As pinturas dos tetos do Museu Militar - Obras escondidas

Este ano, tive a oportunidade de conhecer o Museu Militar de Lisboa (MML) pela primeira vez, graças a um trabalho realizado no âmbito da cadeira "Educação Artística em Museus e Centro de arte". Antes desta experiência, nunca havia sequer cogitado em visitá-lo, mesmo tendo um pai na área militar, confesso que o assunto nunca foi algo que despertasse particularmente o meu interesse. No entanto, ao entrar no MML pela primeira vez, fui surpreendida e encantada pelo o que encontrei no seu interior.

Este museu tem um acesso relativamente fácil, situado mesmo em frente à estação de Santa-Apolónia, facilitando o acesso para quem vem de metro ou comboio, então não há desculpas para nunca o ter ido visitar em 22 anos de vida.

A primeira associação que fazemos ao pensar num museu militar é, naturalmente, relacionada a objetos históricos militares: armas, espadas, uniformes, capacetes e outros artefactos de guerra. Esta era exatamente a minha expectativa inicial. Porém o que realmente me cativou e impressionou foram os magníficos tetos do MMl. Nunca imaginei que um museu militar pudesse abrigar tamanha riqueza artística e detalhamento no seu interior, de facto estava à espera de encontra algumas pintura de reis e militares importantes, mas cada teto deste museu é rico com pinturas deliciosas de se ver.

Apesar de cada pintura ser um verdadeiro deleite para quem aprecia este tipo de arte, gostaria de destacar a pintura do teto da sala dedicada a D. Maria II (sala onde estive a realizar a atividade referida acima) e a pintura da sala Luís de Camões.

Infelizmente, devido à falta de tempo, não me foi possível averiguar os autores de ambas as pinturas quando estive de visita ao museu e, curiosamente, também não encontrei informações online que me pudessem auxiliar. No entanto, a riqueza dos detalhes e a profundidade das cenas representadas merecem ser descritas com atenção.

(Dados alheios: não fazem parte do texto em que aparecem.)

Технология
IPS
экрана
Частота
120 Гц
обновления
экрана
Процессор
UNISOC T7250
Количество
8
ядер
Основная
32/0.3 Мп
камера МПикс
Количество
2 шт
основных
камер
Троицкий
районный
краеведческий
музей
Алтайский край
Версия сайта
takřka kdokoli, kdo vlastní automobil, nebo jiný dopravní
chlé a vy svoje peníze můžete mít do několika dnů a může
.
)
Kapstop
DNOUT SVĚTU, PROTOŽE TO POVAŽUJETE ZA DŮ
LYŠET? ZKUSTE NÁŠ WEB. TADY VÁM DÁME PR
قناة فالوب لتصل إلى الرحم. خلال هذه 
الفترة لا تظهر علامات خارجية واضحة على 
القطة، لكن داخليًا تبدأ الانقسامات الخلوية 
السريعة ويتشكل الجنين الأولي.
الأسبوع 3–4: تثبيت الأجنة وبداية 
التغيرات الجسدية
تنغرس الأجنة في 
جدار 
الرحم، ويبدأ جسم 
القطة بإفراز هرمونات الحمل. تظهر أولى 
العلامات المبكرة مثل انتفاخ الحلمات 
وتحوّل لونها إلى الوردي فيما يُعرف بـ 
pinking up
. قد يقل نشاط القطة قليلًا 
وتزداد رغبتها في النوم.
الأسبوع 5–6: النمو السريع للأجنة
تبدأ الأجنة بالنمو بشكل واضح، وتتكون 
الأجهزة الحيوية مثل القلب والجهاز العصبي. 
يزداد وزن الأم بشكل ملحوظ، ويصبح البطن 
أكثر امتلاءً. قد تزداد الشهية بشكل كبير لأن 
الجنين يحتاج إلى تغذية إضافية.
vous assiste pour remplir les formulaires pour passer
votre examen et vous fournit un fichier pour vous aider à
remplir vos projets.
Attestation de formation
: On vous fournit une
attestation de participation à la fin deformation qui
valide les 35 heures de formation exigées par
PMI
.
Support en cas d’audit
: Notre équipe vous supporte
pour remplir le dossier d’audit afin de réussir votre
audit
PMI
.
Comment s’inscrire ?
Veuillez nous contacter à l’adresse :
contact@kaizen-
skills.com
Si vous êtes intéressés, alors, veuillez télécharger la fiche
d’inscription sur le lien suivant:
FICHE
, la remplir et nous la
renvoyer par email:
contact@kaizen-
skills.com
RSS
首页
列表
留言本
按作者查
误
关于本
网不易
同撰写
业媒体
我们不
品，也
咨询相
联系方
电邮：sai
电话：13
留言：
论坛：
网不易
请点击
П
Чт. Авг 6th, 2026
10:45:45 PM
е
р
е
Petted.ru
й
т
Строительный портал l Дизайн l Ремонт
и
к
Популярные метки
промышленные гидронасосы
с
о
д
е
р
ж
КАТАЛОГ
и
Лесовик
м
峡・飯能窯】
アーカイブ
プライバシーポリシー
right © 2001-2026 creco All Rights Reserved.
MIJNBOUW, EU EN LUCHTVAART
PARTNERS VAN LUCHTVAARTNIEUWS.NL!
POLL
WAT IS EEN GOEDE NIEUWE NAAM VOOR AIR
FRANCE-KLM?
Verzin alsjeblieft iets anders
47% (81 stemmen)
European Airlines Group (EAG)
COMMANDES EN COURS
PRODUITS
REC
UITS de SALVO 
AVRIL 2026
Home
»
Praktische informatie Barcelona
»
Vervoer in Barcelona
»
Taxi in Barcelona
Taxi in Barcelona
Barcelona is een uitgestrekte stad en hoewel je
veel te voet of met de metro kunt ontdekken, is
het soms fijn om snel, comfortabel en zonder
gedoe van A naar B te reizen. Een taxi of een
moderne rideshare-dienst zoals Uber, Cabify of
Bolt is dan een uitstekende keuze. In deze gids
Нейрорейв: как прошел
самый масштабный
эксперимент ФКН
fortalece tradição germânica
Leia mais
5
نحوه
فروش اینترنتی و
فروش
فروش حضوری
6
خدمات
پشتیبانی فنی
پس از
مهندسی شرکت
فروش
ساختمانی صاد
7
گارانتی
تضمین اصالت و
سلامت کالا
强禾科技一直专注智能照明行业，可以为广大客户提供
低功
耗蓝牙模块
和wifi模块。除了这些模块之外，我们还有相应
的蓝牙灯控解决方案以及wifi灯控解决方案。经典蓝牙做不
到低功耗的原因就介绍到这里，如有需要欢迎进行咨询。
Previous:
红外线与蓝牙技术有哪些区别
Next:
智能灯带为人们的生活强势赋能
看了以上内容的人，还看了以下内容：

No centro da sala D. Maria II, encontra-se uma impressionante pintura de temática alegórica. A cena central é dominada pro uma figura feminina vestida de azul, cor que simboliza a fé, harmonia e tranquilidade. Esta figura está equipada com uma armadura, um capacete, um escudo e uma lança na mão direita, remetendo a uma representação clássica de uma deusa ou uma figura de autoridade militar. Ela está cercada por diversas figuras femininas e masculinas que seguram objetos específicos, como por exemplo:

  • Na esquerda observamos um homem de manto vermelho que parece estar a escrever um livro, possivelmente a representar a sabedoria e a documentar o acontecimento retratado na pintura;
  • Acima do primeiro homem, há outro personagem que segura numa espada e numa balança, sugerindo uma alusão à justiça e ao equilíbrio;
  • Já à direita, uma mulher segura num jarro, enquanto outra segura numa chave. 



Infelizmente, pela falta de informação, não me é possível falar com certezas sobre os simbolismos e as personagens presentes nesta obra. O que posso dizer, com certeza, é que é uma pintura magnifica que passa despercebida aos olhos de muitos visitante.

Agora, passemos para a pintura na sala dedicada a Luís de Camões. A primeira vez que visitei o MML, grande parte das pinturas dos tetos passaram-me despercebidas. Foi só durante a atividade referida em cima que, numa conversa com o meu pai, que estava de visita ao museu, que ele chamou-me à atenção para um detalhe escondido. 


O teto desta sala é adornado com quatro esculturas nos cantos, que se intercalam com pinturas tão habilmente executadas que, à primeira vista, parecem esculturas. Esta ilusão é causada através da representação de pequenos querubins pintados, que se misturam com os ornamentos. Pintados de branco sobre um fundo amarelo, esses querubins parecem saltar da parede. A maestria técnica empregada na pintura cria uma ilusão de tridimensionalidade, dando vida e dinamismo à decoração do teto.

Os tetos do MML são verdadeiras obras de arte, com detalhes ornamentais que revelam um cuidado estético minucioso, obras escondidas do olhar comum que apenas observa o que está no seu campo de visão. Estes elementos, não só embelezam o espaço, como também narram histórias e tradições, proporcionando uma experiência imersiva através da habilidade artística e a atenção ao detalhe  com que foram feitos.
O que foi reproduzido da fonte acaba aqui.